Greatest hits album by Johnny Mathis
- Released: July 17, 1961
- Recorded: 1959–1961
- Genre: Vocal
- Length: 33:11
- Label: Columbia
- Producer: Al Ham; Mitch Miller; Irving Townsend; Frank DeVol;

Johnny Mathis chronology
| I'll Buy You a Star (1961) | Portrait of Johnny (1961) | Live It Up! (1961) |

= Portrait of Johnny =

Portrait of Johnny is a compilation album by Johnny Mathis that was released by Columbia Records on July 17, 1961, and described on the cover as "The Third in the Johnny Mathis Greatest Hits Series". Seven B-sides of chart hits are included along with four of the corresponding A-sides that made it onto the Billboard Hot 100 or "bubbled under" it and one song ("Should I Wait (Or Should I Run to Her)") from a single that had neither side chart in Billboard magazine.
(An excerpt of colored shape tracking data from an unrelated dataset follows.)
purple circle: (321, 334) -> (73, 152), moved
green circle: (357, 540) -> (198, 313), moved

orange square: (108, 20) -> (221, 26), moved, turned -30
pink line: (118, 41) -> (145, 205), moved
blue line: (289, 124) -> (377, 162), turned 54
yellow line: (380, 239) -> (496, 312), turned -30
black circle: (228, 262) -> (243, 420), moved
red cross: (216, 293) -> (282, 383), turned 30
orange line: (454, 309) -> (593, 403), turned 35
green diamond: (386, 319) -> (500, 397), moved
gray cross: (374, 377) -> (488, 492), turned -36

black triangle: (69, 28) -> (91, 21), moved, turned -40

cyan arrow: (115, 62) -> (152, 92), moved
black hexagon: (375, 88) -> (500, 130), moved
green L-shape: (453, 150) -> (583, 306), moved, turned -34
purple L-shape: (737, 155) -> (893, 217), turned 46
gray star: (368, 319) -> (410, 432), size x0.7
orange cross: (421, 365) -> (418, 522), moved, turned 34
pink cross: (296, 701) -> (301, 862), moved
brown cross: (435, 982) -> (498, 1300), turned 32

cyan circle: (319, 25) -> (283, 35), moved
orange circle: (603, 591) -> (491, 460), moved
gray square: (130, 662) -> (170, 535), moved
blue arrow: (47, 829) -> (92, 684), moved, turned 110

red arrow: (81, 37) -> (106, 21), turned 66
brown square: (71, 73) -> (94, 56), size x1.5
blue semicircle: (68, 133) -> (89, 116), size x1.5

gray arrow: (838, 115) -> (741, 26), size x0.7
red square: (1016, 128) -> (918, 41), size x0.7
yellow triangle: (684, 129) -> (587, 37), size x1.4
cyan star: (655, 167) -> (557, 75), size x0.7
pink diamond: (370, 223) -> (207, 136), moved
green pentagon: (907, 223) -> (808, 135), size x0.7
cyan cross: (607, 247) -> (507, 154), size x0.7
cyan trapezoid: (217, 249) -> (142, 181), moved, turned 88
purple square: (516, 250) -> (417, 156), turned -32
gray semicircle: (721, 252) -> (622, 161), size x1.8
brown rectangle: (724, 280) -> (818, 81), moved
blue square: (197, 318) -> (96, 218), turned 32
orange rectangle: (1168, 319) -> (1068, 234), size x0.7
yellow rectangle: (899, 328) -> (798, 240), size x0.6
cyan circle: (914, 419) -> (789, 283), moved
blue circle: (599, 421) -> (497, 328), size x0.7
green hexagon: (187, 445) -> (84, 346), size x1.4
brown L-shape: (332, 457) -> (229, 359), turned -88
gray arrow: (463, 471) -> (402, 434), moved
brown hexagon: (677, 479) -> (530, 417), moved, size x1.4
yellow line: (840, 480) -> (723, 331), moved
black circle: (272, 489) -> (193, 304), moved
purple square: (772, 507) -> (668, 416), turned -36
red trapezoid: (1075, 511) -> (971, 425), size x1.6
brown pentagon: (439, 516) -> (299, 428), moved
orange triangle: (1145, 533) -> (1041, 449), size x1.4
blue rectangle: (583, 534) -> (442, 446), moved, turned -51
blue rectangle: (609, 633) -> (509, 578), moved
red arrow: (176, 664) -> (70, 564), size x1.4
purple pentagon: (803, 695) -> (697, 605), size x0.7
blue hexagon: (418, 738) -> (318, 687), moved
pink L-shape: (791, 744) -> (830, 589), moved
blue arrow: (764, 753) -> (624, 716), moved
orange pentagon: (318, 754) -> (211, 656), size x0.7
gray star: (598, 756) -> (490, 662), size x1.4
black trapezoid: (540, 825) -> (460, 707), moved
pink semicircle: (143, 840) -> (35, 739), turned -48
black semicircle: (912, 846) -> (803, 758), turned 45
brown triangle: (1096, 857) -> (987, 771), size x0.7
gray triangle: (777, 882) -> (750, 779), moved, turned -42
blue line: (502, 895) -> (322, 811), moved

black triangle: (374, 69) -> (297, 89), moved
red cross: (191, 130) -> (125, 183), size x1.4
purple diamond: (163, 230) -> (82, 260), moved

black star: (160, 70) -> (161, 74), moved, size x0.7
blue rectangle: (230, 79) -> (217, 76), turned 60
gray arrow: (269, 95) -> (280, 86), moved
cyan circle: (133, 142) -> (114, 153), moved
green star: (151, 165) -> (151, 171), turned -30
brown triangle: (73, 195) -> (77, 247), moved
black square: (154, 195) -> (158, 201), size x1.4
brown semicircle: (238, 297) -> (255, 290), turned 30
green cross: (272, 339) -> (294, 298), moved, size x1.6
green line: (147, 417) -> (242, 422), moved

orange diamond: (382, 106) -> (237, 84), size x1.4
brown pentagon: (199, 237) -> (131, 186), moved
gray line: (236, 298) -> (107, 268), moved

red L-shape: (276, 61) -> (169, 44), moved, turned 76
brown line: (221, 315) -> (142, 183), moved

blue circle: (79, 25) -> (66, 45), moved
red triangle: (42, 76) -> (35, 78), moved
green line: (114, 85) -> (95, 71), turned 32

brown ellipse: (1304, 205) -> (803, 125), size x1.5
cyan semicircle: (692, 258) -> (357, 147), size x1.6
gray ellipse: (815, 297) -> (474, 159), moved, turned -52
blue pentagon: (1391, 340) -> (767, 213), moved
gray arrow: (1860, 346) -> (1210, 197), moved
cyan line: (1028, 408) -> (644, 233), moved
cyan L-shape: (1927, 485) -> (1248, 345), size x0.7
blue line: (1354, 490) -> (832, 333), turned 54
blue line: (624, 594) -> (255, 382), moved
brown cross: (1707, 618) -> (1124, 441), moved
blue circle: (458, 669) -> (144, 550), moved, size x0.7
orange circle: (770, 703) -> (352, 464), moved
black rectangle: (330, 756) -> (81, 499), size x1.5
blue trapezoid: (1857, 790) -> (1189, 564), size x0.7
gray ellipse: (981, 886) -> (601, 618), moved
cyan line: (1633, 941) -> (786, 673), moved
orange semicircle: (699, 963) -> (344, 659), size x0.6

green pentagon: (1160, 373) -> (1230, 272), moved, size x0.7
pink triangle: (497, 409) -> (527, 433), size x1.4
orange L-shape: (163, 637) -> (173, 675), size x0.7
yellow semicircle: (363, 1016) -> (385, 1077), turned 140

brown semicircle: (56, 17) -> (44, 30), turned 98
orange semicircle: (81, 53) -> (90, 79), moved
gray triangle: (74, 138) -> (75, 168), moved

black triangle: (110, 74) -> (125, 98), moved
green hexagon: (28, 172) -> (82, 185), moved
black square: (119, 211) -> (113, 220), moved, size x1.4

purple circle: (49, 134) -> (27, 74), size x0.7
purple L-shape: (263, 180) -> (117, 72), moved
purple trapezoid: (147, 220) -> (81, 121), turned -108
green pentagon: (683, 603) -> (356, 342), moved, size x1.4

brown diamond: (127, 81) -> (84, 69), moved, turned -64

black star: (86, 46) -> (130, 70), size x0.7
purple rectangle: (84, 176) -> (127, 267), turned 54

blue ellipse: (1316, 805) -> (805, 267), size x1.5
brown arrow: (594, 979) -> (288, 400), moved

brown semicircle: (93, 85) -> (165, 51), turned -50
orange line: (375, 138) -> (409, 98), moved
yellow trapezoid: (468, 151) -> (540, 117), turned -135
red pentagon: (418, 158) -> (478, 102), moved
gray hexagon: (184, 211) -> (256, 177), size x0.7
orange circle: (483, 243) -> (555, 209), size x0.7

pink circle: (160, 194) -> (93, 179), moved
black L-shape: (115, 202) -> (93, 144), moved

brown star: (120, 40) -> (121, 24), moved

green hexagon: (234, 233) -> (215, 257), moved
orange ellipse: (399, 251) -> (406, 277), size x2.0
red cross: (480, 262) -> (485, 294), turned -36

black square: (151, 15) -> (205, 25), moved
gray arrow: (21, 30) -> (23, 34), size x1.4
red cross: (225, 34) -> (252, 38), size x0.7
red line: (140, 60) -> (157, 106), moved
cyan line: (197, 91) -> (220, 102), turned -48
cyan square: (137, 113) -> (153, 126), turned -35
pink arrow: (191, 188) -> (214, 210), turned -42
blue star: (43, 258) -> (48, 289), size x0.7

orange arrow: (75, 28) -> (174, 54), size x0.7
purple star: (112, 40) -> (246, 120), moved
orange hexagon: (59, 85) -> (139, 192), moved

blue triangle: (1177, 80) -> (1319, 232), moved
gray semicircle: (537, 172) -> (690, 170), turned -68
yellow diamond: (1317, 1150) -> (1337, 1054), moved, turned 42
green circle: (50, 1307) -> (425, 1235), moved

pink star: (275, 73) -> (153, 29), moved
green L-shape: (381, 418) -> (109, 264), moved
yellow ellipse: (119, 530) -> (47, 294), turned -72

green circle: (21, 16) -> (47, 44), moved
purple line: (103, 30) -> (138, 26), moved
In the "Spotlight Albums of the Week" column in the issue of Billboard dated July 31, 1961, a description of the release states, "A deluxe merchandising effort is represented here, with the fine color cover painting of Mathis, reproduced in a gold titled frame, which is attached to the liner.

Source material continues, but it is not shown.